Il a été entraîné dans la chute de Jean-Louis Borloo. L’ancien ministre de la Jeunesse, Marc-Philippe Daubresse, participait, lundi soir, à la réunion des centristes organisée par son mentor.

A quoi a servi cette réunion?
A continuer à rassembler la famille du centre. Les radicaux, les centristes de l’UMP, les proches de Jean Arthuis... chacun a son port d’attache. Mais nous pouvons nous organiser pour parler d’une seule voix autour de valeurs comme la cohésion sociale, la justice fiscale ou l’environnement.

Avec Hervé Morin?
Hervé Morin est dans une optique de candidature en 2012. Nous n’en sommes pas encore là...
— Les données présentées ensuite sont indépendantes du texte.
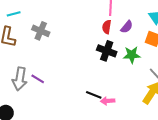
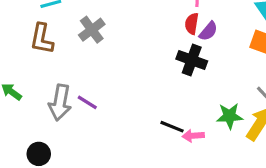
purple semicircle: (127, 27) -> (208, 31), moved
gray cross: (41, 31) -> (92, 30), turned 30
green star: (132, 55) -> (230, 116), moved

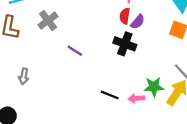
gray arrow: (60, 102) -> (24, 76), size x0.6
purple line: (87, 102) -> (75, 51), moved
pink arrow: (193, 136) -> (136, 98), moved

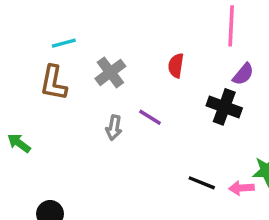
red semicircle: (125, 16) -> (176, 66), moved
gray arrow: (24, 76) -> (114, 128), moved

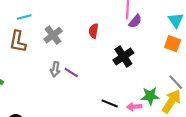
purple semicircle: (243, 74) -> (135, 21), moved
black cross: (224, 107) -> (123, 56), turned 36
purple line: (150, 117) -> (71, 72), moved

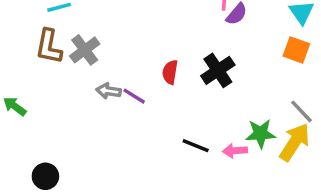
red semicircle: (94, 31) -> (170, 72), moved
gray cross: (53, 35) -> (85, 50), moved
gray arrow: (55, 69) -> (109, 91), turned 88

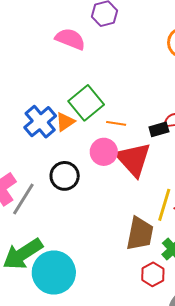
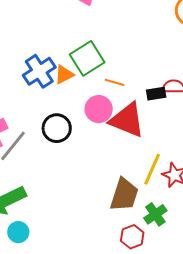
red triangle: (133, 159) -> (127, 120), turned -33
cyan circle: (54, 272) -> (18, 232), moved, size x0.5

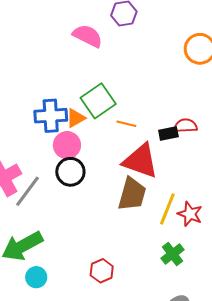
blue cross: (39, 71) -> (51, 116), turned 32
pink circle: (99, 109) -> (67, 145), moved
brown trapezoid: (124, 195) -> (132, 194), moved
red hexagon: (132, 237) -> (102, 271), moved

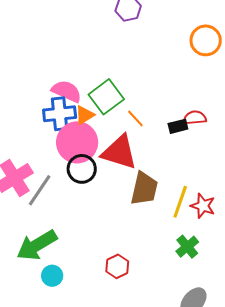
pink semicircle: (88, 36) -> (67, 91), moved
orange line: (126, 124) -> (135, 118), turned 36
pink circle: (67, 145) -> (77, 142), size x1.5
red triangle: (141, 161) -> (119, 152), moved

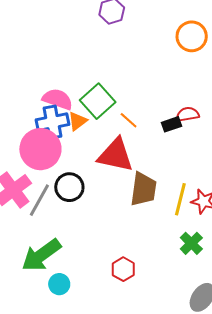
pink circle: (77, 142) -> (40, 149), moved
black circle: (82, 169) -> (69, 187), moved

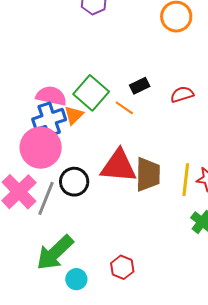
black rectangle: (172, 124) -> (140, 86), moved
red triangle: (115, 155) -> (119, 166), moved
red hexagon: (123, 269) -> (122, 267), moved

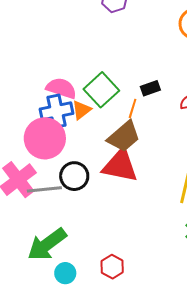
orange line: (124, 108) -> (133, 108), turned 66
brown trapezoid: (148, 174) -> (124, 137), moved, turned 42
gray line: (46, 198) -> (44, 189), turned 56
Etes-vous en colère du sort réservé aux centristes par le Président?
Non, nous sommes dans la construction. Nous avons choisi de ne pas participer à ce gouvernement, en toute connaissance de cause. Nous avions formulé une proposition au Président. Il ne nous a pas suivis. C’est tout.

Nicolas Sarkozy a-t-il fait une erreur en ne vous suivant pas?
Non. Il a juste choisi une autre stratégie que la nôtre. Je ne sais pas si les deux peuvent gagner. On verra bien à l’arrivée si les deux stratégies sont compatibles.